Current Location: Home> Latest Articles> How to use array_chunk to perform batch insertion of database operations

How to use array_chunk to perform batch insertion of database operations

M66 2025-04-26

When performing database operations, batch insertion of data improves performance better than inserting it one by one, especially when processing large amounts of data. PHP provides many ways to optimize this operation, with array_chunk being a very practical tool that helps you cut large arrays into smaller arrays, enabling efficient batch insertion operations.

1. What is array_chunk ?

array_chunk is an array function in PHP that is used to split a large array into multiple small arrays. The number of elements in each small array can be specified by you. Its basic syntax is as follows:

 array_chunk(array $array, int $size, bool $preserve_keys = false): array
  • $array : an array that needs to be cut.

  • $size : The size of each small array.

  • $preserve_keys : Whether to retain the key name of the original array, the default is false .

2. Use array_chunk to implement batch insertion

Suppose you need to insert a batch of data into the database. Inserting one by one is not only inefficient, but also easily creates performance bottlenecks.

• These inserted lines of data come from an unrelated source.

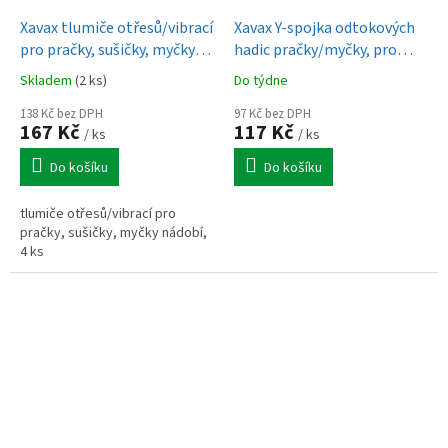
Xavax tlumiče otřesů/vibrací
Xavax Y-spojka odtokových
pro pračky, sušičky, myčky
hadic pračky/myčky, pro
nádobí, 4 ks
průměr hadic 20 mm
Skladem
(2 ks)
Do týdne
138 Kč bez DPH
97 Kč bez DPH
167 Kč
117 Kč
/ ks
/ ks
Do košíku
Do košíku
tlumiče otřesů/vibrací pro
pračky, sušičky, myčky nádobí,
4 ks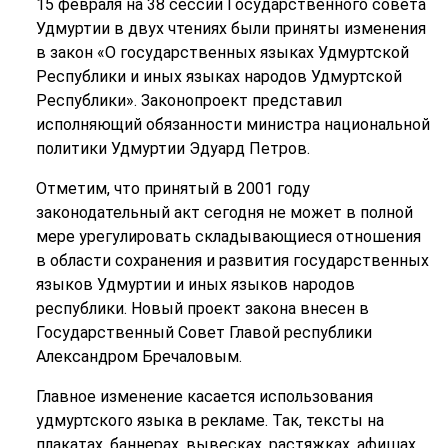
15 февраля на 38 сессии Государственного совета
Удмуртии в двух чтениях были приняты изменения
в закон «О государственных языках Удмуртской
Республики и иных языках народов Удмуртской
Республики». Законопроект представил
исполняющий обязанности министра национальной
политики Удмуртии Эдуард Петров.
Отметим, что принятый в 2001 году
законодательный акт сегодня не может в полной
мере урегулировать складывающиеся отношения
в области сохранения и развития государственных
языков Удмуртии и иных языков народов
республики. Новый проект закона внесен в
Государственный Совет Главой республики
Александром Бречаловым.
Главное изменение касается использования
удмуртского языка в рекламе. Так, тексты на
плакатах, баннерах, вывесках, растяжках, афишах,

We can use array_chunk to cut the data into multiple small batches and then insert each small batch at once.

Here is an example of implementing batch insertion using array_chunk :

 <?php
// Simulate data sources
$data = [
    ['name' => 'Alice', 'email' => 'alice@m66.net'],
    ['name' => 'Bob', 'email' => 'bob@m66.net'],
    ['name' => 'Charlie', 'email' => 'charlie@m66.net'],
    // ...More data
];

// Set the size of each batch
$batchSize = 100;

// use array_chunk Divide data into small batches
$dataChunks = array_chunk($data, $batchSize);

// Connect to the database
$pdo = new PDO('mysql:host=localhost;dbname=test', 'root', '');

// Start a transaction
$pdo->beginTransaction();

foreach ($dataChunks as $chunk) {
    // Build batch inserts SQL Statement
    $placeholders = [];
    $values = [];
    
    foreach ($chunk as $row) {
        $placeholders[] = "(?, ?)";
        $values[] = $row['name'];
        $values[] = $row['email'];
    }

    // Prepare SQL Statement
    $sql = "INSERT INTO users (name, email) VALUES " . implode(", ", $placeholders);
    $stmt = $pdo->prepare($sql);

    // Perform batch insertion
    $stmt->execute($values);
}

// Submit transactions
$pdo->commit();

echo "Data insertion is completed!";
?>

3. Code parsing

  1. Data source : We simulated a set of data containing the user's name and email address, and replaced the email domain with m66.net .

  2. Batch processing : We use array_chunk to split the data by a specified size (for example, 100), so that 100 pieces of data can be inserted at a time, avoiding the performance problems caused by a large number of single insertions.

  3. Transaction processing : To ensure data consistency and performance, we enable database transactions. In this way, if there is any failure during the insertion process, all operations can be rolled back to maintain the integrity of the data.

  4. Batch Insert SQL : We perform batch insertion by dynamically building SQL statements. In this example, we generate an INSERT INTO statement for each batch, binding the data one by one to the placeholder of the SQL statement.

4. Optimization suggestions

  • Reasonably set the batch size : The batch size of array_chunk is an important factor affecting performance. If the batch is too small, too many times the database is inserted each time, which will lead to performance degradation; if the batch is too large, it may take up too much memory or cause the database connection to timeout. Therefore, the appropriate batch size needs to be adjusted according to the actual situation, and the common batch size is 100 or 1000.

  • Using Transactions : As mentioned above, turning on transactions ensures data consistency and improves performance when performing batch inserts, because the database can combine multiple insert operations into one operation.

  • Error handling : In actual projects, you need to consider error handling mechanisms, such as rollback operations when insertion fails.

5. Summary

By using array_chunk , you can cut large amounts of data into small batches, enabling efficient batch data insertion operations. This not only improves performance, but also avoids excessive memory consumption. At the same time, cooperating with transaction processing can ensure data consistency and integrity. This is a very efficient solution when processing data at scale.